**Aim of the exercise:**
Every entry that follows should be repeated exactly; drop the images.

**Data for review:**

· · · ·

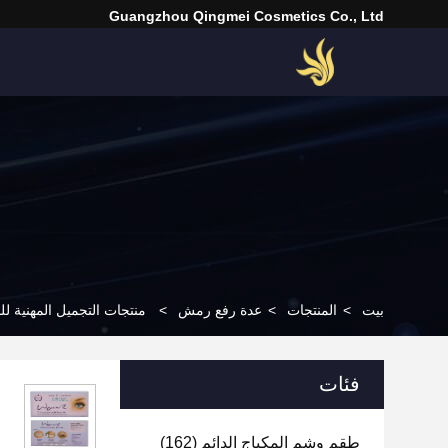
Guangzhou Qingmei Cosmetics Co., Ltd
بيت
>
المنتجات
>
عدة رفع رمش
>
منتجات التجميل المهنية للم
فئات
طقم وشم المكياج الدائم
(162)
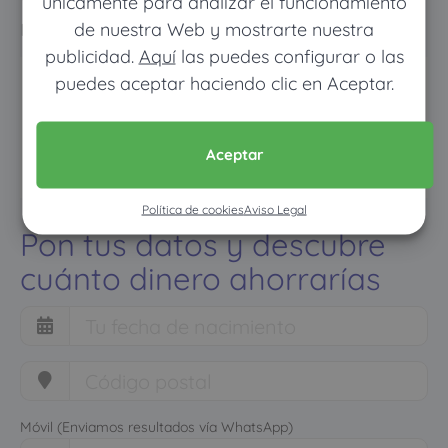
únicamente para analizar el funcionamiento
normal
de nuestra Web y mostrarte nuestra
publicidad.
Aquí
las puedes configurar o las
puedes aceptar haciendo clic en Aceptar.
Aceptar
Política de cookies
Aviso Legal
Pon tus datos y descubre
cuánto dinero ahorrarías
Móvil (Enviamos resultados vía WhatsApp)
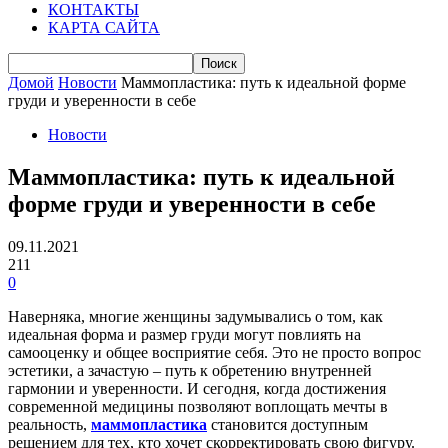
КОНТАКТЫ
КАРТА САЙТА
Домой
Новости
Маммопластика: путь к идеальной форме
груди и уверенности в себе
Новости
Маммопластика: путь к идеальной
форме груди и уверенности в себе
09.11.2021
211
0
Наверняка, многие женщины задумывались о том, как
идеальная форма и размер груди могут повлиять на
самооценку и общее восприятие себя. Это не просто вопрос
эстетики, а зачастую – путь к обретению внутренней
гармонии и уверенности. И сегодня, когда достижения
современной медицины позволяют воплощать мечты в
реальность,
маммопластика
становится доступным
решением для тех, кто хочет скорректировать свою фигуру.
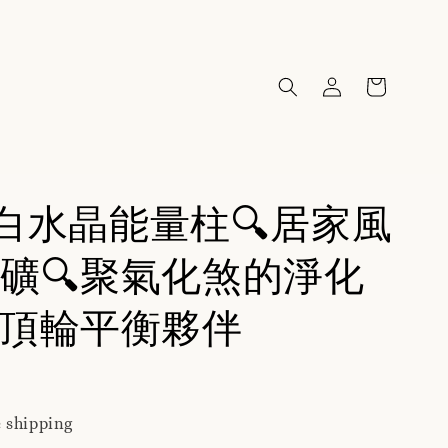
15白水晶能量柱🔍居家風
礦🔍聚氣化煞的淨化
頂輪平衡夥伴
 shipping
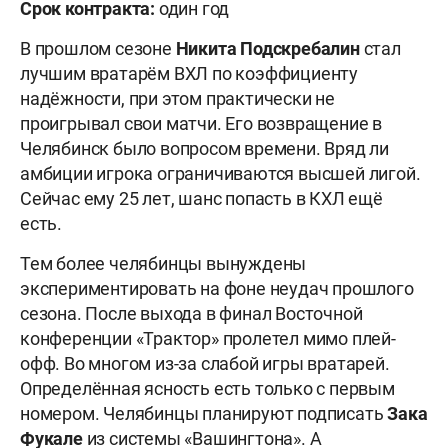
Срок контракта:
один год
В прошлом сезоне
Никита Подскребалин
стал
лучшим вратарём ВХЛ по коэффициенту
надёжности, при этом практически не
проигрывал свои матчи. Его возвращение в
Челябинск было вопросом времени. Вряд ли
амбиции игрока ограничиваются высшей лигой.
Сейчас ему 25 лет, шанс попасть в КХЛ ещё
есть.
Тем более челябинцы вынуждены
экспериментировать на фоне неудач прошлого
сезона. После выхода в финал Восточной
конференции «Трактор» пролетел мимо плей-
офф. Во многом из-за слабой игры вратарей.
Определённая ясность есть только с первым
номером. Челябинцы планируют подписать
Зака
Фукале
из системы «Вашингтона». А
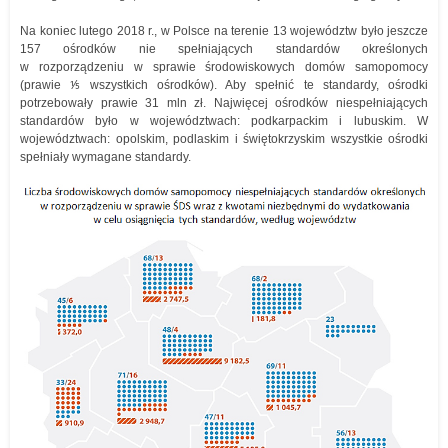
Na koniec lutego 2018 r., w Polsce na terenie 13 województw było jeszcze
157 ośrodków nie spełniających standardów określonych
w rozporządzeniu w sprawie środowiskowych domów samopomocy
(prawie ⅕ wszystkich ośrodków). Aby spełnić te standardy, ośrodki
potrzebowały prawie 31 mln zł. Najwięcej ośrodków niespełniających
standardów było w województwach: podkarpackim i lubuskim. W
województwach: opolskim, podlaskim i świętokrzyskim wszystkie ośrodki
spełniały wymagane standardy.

· · · ·

**Answer to this problem:**
Guangzhou Qingmei Cosmetics Co., Ltd
بيت
>
المنتجات
>
عدة رفع رمش
>
منتجات التجميل المهنية للم
فئات
طقم وشم المكياج الدائم
(162)
únicamente para analizar el funcionamiento
normal
de nuestra Web y mostrarte nuestra
publicidad.
Aquí
las puedes configurar o las
puedes aceptar haciendo clic en Aceptar.
Aceptar
Política de cookies
Aviso Legal
Pon tus datos y descubre
cuánto dinero ahorrarías
Móvil (Enviamos resultados vía WhatsApp)
КОНТАКТЫ
КАРТА САЙТА
Домой
Новости
Маммопластика: путь к идеальной форме
груди и уверенности в себе
Новости
Маммопластика: путь к идеальной
форме груди и уверенности в себе
09.11.2021
211
0
Наверняка, многие женщины задумывались о том, как
идеальная форма и размер груди могут повлиять на
самооценку и общее восприятие себя. Это не просто вопрос
эстетики, а зачастую – путь к обретению внутренней
гармонии и уверенности. И сегодня, когда достижения
современной медицины позволяют воплощать мечты в
реальность,
маммопластика
становится доступным
решением для тех, кто хочет скорректировать свою фигуру.
15白水晶能量柱🔍居家風
礦🔍聚氣化煞的淨化
頂輪平衡夥伴
 shipping
Срок контракта:
один год
В прошлом сезоне
Никита Подскребалин
стал
лучшим вратарём ВХЛ по коэффициенту
надёжности, при этом практически не
проигрывал свои матчи. Его возвращение в
Челябинск было вопросом времени. Вряд ли
амбиции игрока ограничиваются высшей лигой.
Сейчас ему 25 лет, шанс попасть в КХЛ ещё
есть.
Тем более челябинцы вынуждены
экспериментировать на фоне неудач прошлого
сезона. После выхода в финал Восточной
конференции «Трактор» пролетел мимо плей-
офф. Во многом из-за слабой игры вратарей.
Определённая ясность есть только с первым
номером. Челябинцы планируют подписать
Зака
Фукале
из системы «Вашингтона». А
Na koniec lutego 2018 r., w Polsce na terenie 13 województw było jeszcze
157 ośrodków nie spełniających standardów określonych
w rozporządzeniu w sprawie środowiskowych domów samopomocy
(prawie ⅕ wszystkich ośrodków). Aby spełnić te standardy, ośrodki
potrzebowały prawie 31 mln zł. Najwięcej ośrodków niespełniających
standardów było w województwach: podkarpackim i lubuskim. W
województwach: opolskim, podlaskim i świętokrzyskim wszystkie ośrodki
spełniały wymagane standardy.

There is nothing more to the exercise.